> _Aim of the exercise_:
Among the records below, determine how many lines have the word "Bezos" in them; output only the number.

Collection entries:
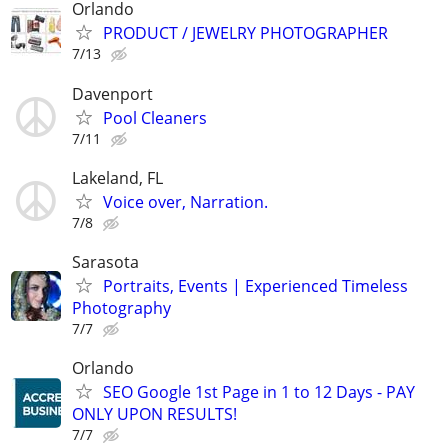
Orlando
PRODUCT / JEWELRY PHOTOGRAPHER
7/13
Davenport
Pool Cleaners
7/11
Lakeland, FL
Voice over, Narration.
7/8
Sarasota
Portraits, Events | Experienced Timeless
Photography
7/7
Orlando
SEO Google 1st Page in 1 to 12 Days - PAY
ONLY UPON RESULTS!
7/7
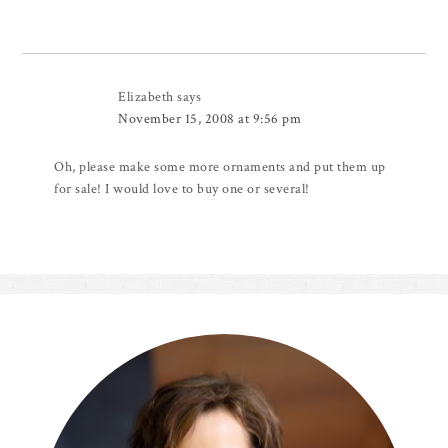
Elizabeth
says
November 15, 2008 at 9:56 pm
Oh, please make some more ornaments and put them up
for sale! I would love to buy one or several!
==
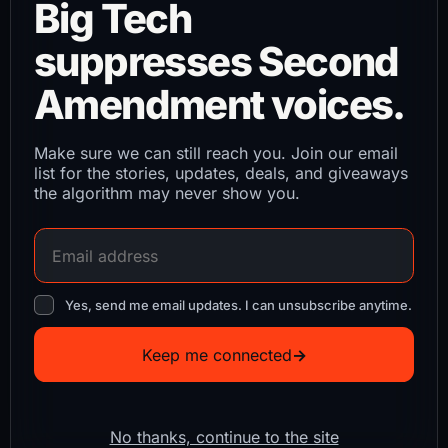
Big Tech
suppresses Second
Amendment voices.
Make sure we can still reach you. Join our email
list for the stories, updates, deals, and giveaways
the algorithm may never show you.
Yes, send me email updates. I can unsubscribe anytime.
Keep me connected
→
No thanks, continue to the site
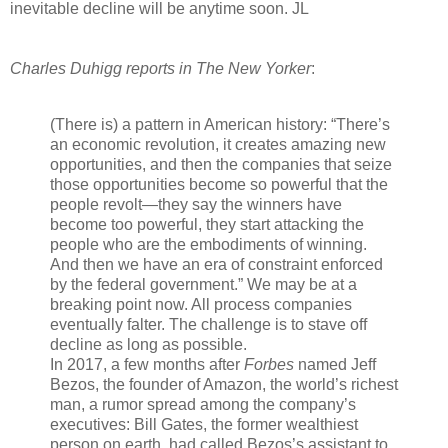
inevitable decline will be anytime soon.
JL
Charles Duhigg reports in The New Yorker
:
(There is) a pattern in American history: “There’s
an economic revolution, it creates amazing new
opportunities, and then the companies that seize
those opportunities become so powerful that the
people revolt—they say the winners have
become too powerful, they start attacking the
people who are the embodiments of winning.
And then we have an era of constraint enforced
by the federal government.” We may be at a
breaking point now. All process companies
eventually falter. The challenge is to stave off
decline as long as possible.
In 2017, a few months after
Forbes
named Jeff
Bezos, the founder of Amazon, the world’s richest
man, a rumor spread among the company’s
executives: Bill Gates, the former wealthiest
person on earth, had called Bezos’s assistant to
...
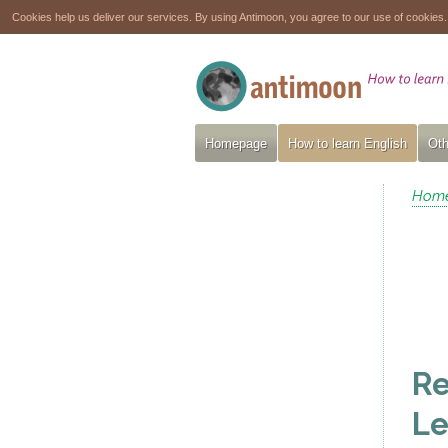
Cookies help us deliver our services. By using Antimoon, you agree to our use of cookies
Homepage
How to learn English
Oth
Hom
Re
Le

> _Finished task_:
2